= Sgùrr Beag Thrust =

The Sgùrr Beag Thrust is an important tectonic structure within the Neoproterozoic metasedimentary rock sequences of the Scottish Highlands. The thrust, or similar structures correlated with it, form the boundary between rocks of the Glennfinnan Group and the underlying Morar Group. It divides the Wester Ross Supergroup from the Loch Ness Supergroup. The history of this structure remains poorly understood although it is thought to be at least partly of Caledonian age.

==Extent==
The Sgùrr Beag Thrust was identified as a zone of high strain in the western part of the Highlands and was originally called the "Sgùrr Beag Slide". It is currently interpreted to extend from the Morvern peninsula in the southwest (with a possible extension onto the Isle of Mull), to the Dornoch Firth where it disappears beneath the Old Red Sandstone. It is often marked by the presence of inliers of Lewisian basement, which are found in its hanging-wall (structurally above the fault plane).

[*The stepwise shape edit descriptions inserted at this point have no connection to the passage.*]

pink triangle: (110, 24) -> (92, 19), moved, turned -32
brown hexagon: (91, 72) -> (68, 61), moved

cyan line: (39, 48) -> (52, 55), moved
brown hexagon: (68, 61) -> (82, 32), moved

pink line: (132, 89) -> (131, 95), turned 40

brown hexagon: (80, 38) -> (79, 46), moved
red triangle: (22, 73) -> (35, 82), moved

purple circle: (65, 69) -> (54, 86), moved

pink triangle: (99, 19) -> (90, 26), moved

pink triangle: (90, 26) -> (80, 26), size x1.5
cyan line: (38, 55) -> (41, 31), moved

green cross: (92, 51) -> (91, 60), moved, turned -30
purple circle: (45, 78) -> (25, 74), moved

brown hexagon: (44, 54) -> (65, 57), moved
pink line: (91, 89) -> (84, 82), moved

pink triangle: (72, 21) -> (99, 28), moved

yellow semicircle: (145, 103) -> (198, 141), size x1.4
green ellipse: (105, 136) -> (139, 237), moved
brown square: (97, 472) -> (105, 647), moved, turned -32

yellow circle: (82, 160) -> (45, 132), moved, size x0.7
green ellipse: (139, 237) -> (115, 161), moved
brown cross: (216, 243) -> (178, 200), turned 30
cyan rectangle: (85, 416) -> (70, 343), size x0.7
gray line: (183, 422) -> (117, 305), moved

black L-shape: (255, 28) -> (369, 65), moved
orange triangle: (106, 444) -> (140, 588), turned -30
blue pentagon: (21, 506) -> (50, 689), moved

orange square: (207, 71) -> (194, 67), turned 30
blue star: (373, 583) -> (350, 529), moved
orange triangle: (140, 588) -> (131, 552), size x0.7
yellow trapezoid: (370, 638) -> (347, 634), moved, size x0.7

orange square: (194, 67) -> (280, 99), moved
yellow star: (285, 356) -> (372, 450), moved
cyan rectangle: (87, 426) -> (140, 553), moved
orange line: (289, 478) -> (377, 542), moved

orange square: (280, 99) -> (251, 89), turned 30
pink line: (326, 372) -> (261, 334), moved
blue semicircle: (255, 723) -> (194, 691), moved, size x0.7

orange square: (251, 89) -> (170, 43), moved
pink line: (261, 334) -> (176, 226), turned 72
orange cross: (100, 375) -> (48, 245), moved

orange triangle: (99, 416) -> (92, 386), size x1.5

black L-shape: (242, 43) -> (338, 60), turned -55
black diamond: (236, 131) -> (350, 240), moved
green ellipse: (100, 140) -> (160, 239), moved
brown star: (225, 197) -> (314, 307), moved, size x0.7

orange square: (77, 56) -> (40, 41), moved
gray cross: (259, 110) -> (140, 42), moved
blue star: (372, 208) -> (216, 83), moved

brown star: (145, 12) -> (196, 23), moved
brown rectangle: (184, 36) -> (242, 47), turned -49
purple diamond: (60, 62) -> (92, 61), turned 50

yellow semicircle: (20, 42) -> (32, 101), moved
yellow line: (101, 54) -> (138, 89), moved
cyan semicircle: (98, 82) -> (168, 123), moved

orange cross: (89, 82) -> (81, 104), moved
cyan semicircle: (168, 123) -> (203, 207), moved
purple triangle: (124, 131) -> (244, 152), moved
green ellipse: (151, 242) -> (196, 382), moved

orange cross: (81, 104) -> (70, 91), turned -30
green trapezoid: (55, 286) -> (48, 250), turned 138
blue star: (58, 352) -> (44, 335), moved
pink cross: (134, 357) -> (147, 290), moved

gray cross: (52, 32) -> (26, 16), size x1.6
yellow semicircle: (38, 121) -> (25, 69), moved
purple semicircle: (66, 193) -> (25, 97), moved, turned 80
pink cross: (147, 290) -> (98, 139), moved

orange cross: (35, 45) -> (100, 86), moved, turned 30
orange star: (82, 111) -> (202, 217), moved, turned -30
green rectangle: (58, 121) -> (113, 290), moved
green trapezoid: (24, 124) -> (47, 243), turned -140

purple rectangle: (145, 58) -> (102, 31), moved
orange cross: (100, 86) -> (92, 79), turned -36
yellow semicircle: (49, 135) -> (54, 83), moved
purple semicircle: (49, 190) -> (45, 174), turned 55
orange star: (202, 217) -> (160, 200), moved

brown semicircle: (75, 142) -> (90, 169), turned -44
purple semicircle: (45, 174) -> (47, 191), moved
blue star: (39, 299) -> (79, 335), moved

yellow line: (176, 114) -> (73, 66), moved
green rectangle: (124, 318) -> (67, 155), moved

In eastern Sutherland there are several thrust structures that could correlate with the Sgùrr Beag Thrust, particularly the Swordly Thrust or the Skinsdale Thrust.

==Age==
The Loch Ness Supergroup has a depositional age range extending to about 850 Ma (million years ago).There are two main tectonic/metamorphoic events that have affected this sequence since its deposition, the Knoydartian Orogeny (a series of events 820–725 Ma) and the Caledonian Orogeny (consisting of the Grampian Orogeny and the Scandian Phase, mid Ordovician to early Devonian). The age of peak metamorphism within the rocks above the thrust is dated to 840–720 Ma, the timing of the Knoydartian event(s). Some mineral growth is of Scandian age, but it remains unclear as to when the Sgùrr Beag Thrust moved, although there is evidence of two phases of movement, possibly of Knoydartian and Scandian age. A contrast between the pre-Caledonian metamorphic histories of the Morar Group and the Loch Ness Group above the Sgùrr Beag Thrust suggest that the final large-scale movement on the thrust was of Caledonian age.